Elisha Cook Jr., Villain in Many Films, Dies at 91
By Robert Mcg. Thomas Jr. May 21, 1995
Elisha Cook Jr., whose intense, bug-eyed portrayal of Wilmer, the psychotic, baby-faced killer in "The Maltese Falcon,"
made him a cult figure to a generation of moviegoers, died on Thursday at a nursing home in Big Pine, Calif. He was 91.
He was the last surviving cast member of John Huston's 1941 film noir classic, whose company included Humphrey Bogart, Sydney Greenstreet, Peter Lorre, and Mary Astor.
Mr. Cook had been disabled since suffering a stroke five years ago. He made an appearance just three weeks ago in San Francisco, where the movie and the Dashiell Hammett novel had been set.
Mr. Cook, who made over 100 movies, once claimed that he had appeared in more "B-for-bomb turkeys" than any other actor. Maybe so, but few actors could claim to have played as many memorable roles in as many recognized classics or to have become the answer to so many Hollywood trivia questions.
He was the "hophead jazz drummer" in "Phantom Lady" (1944).

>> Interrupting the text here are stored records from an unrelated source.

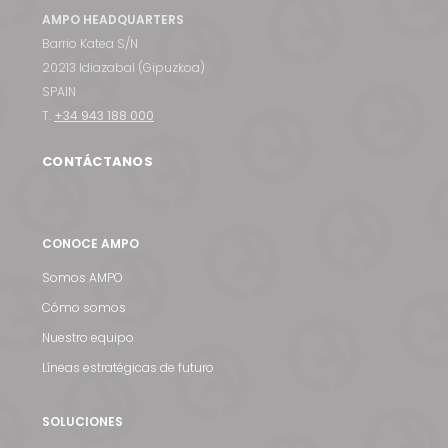
AMPO HEADQUARTERS
Barrio Katea S/N
20213 Idiazabal (Gipuzkoa)
SPAIN
T.
+34 943 188 000
CONTÁCTANOS
CONOCE AMPO
Somos AMPO
Cómo somos
Nuestro equipo
Líneas estratégicas de futuro
SOLUCIONES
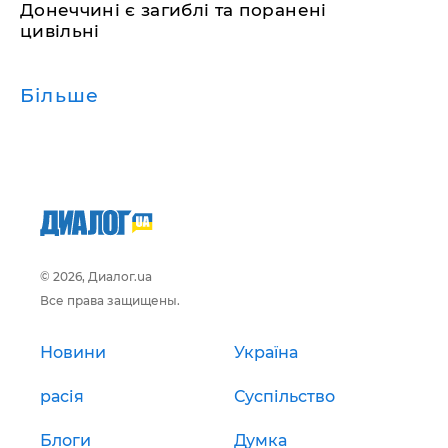
Донеччині є загиблі та поранені
цивільні
Більше
© 2026, Диалог.ua
Все права защищены.
Новини
Україна
расія
Суспільство
Блоги
Думка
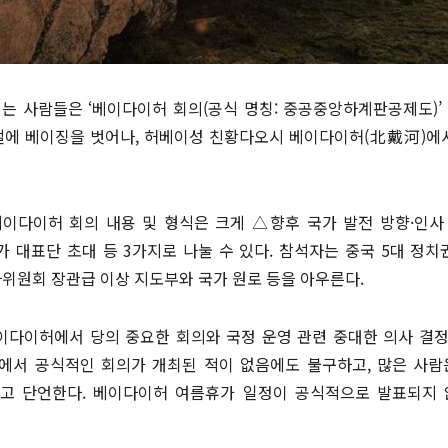
피는 사람들은 ‘베이다이허 회의(공식 명칭: 중공중앙하계판공제도)’
철에 베이징을 벗어나, 허베이성 친황다오시 베이다이허(北戴河)에서
이다이허 회의 내용 및 형식은 크게 △향후 국가 발전 방향·인사
가 대표단 초대 등 3가지로 나눌 수 있다. 참석자는 중국 5대 정
원회 장관급 이상 지도부와 국가 원로 등을 아우른다.
이다이허에서 당의 중요한 회의와 국정 운영 관련 중대한 의사 결정
에서 공식적인 회의가 개최된 적이 없음에도 불구하고, 많은 사람
고 단언한다. 베이다이허 여름휴가 일정이 공식적으로 발표되지 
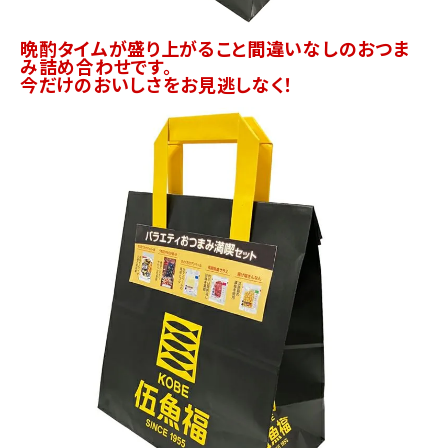
晩酌タイムが盛り上がること間違いなしのおつま
み詰め合わせです。
今だけのおいしさをお見逃しなく！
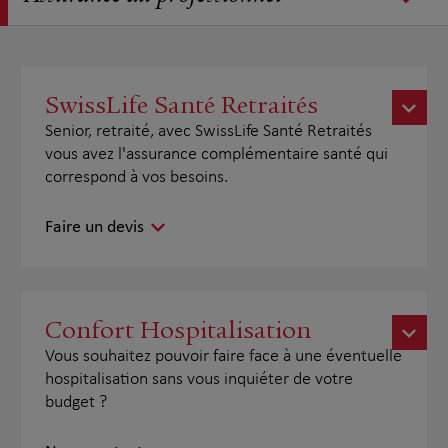
SwissLife Santé Retraités
Senior, retraité, avec SwissLife Santé Retraités
vous avez l'assurance complémentaire santé qui
correspond à vos besoins.
Faire un devis
Confort Hospitalisation
Vous souhaitez pouvoir faire face à une éventuelle
hospitalisation sans vous inquiéter de votre
budget ?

He was Jonesy, the lovesick loser forced to drink poison in "The Big Sleep" (1946).
He was the satanic apartment manager in "Rosemary's Baby" (1968).
He was the wife-bedeviled racetrack teller in Stanley Kubrick's first commercial feature, "The Killing" (1956).
He was the homesteader who took an unforgettable dying fall into the mud after being shot by Jack Palance in "Shane" (1953).
But to dedicated fans who never leave the theater until the last credit has rolled, none were as memorable as his role as "Wilmer the gunsel," Sydney Greenstreet's bodyguard in "The Maltese Falcon," in part, perhaps, because much of the dialogue was lifted directly from the Hammett novel.
"Keep on riding me," Mr. Cook tells Humphrey Bogart at one point. "They're gonna be pickin' iron out of your liver."
What imprinted Mr. Cook's image on the moviegoers' consciousness, however, was not his dialogue,
but his haunting look of frustrated hate after being disarmed by Bogart and humiliated in front of his boss.
"If you look at the scene closely," Mr. Cook once said, "the tears are streaming down my face I'm so angry."
Mr. Cook, who portrayed so many lowlife characters with such conviction that "Elisha Cook-like" became a catchphrase among casting directors and movie reviewers, liked to point out that he got the part of Wilmer simply because he had the same agent as Huston and Bogart.
"I played rats, pimps, informers, hopheads, and communists," he once said, recalling that as a character actor generally assigned to subsidiary roles, he had to take what was offered.
"I didn't have the privilege of reading scripts. Guys called me up and said, 'You're going to work tomorrow.' "
Guys called a lot, perhaps because Mr. Cook had a reputation for being present at the creation of Hollywood legends.
The year before "The Maltese Falcon," for example, he had appeared in "Stranger on the Third Floor," generally regarded as the first American film noir. "The Maltese Falcon," which was dismissed as a Grade B picture when it was released, was Greenstreet's first movie.
Mr. Cook also appeared in Judy Garland's first movie, "Pigskin Parade," (1936), and in Marilyn Monroe's first starring film,
"Don't Bother to Knock" (1952).
A native of San Francisco who grew up in Chicago, Mr. Cook was a traveling actor in the East and Midwest before going to New York, where Eugene O'Neill picked him to play the juvenile lead in "Ah Wilderness!," which ran on Broadway for two years.
He was married at least twice, but according to the nursing home where he died, Mr. Cook, a longtime resident of Bishop, Calif., left no immediate survivors.